As with Part c., argue whether you think think the policy is reasonable and illustrate
by considering, for example, some of the trajectories the robot undertakes.
[20 marks]
f. Suppose the robot is unsure of its next state due to a malfunctioning local planner.
This can be modelled as a nature action. Luckily, the cleaning robot has been fitted
with a uncertainty modelling mechanism. Specifically, the robot can model the
uncertainty with the transition probability function of the form
Pss′ = P(s′|s, a) = P[St+1 = s′|St = s, At = a] (1)
where s′ is the next state, s is the current state, t is the current step and a is the
action. With this new stochastic environment, describe how your approach in policy
iteration and evaluation changes.
[10 marks]
[Total 180 marks]
Video Submission
Please note that the video is not separately marked or graded. However, you must submit a
video if your coursework mark is to count. The reason for providing a video is to help reduce
the prevalence of plagiarism. We are not looking to mark / penalise presentation skills.
In your video, you will discuss your solution for each part you attempted for the coursework
above. Each video will feature all the members of the team. Each member of the team will
be expected to speak for at least a minute, and the overall video should run between 3 and 10
minutes. (Please note that there is no assumption that longer is better. Rather, producing a very
compact short video can take a very long amount of time, which is not the intent of this task.)

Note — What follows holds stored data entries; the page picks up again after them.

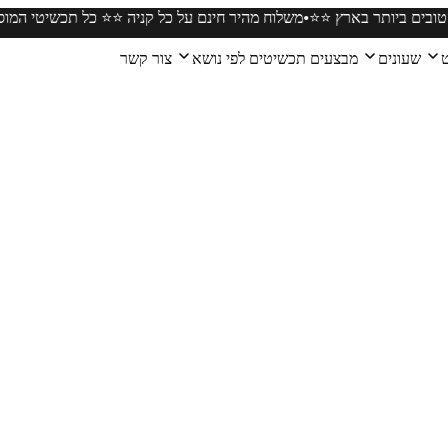
•
נייט במחירים הטובים ביותר בארץ ⭐️⭐️
משלוח מהיר חינם על כל קניה ⭐️⭐️ 
ט
שעונים
מבצעים
תכשיטים לפי נושא
צור קשר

The video should include the following:
• An introduction to the team. Each team member must introduce themselves on camera.
• For each part of the coursework attempted, explain your solution. You do not need to
produced a polished presentation. It is sufficient to highlight parts of the report or code
using a mouse cursor and to discuss the presented text. Simply reading out the text of the
solution is not sufficient. Instead, you should discuss your solution and identify things
such as where the challenges lie.
• For each part of the coursework not attempted, provide a brief explanation of why this
was the case.
Recordings carried out using Zoom, Teams, etc. are more than sufficient. One idea might
be to arrange a group call in which each person in turn shares their screen and explains one of
the questions answered. If you can show videos of algorithms running in real-time this is even
more effective, but it is not mandatory.
There are a variety of ways to encode videos including the standard formats used in Zoom
or Teams. As noted, the requirement is that the video must be playable by VLC 3.0.5 or later
( (VLC is supported
on Linux, Mac and Windows. It is typically plays a much wider range of media than, say, the
Windows Media Player or the QuickTime Player.) Note that moodle has a maximum file upload
size of 160MB.
Getting Help
You are encouraged to use the assignment discussion forum to help when you get stuck. Please
check the forum regularly and try and answer each other’s questions. Notifications should
now be set up, and we will be checking the forum as often as we can and will be answering
any questions that have remained unanswered. Please note that if you have questions about
coursework, please post them to the forum directly rather than emailing me. The reason is that
all students will be able to see the reply.
Submission and Feedback
The deadline for submission is 12:00 (midday) on Monday 22nd February, 2021. Late penal-
ties will start to accrue if any element of the submission (report, code or video) has a receipt
time of 12:01 or later.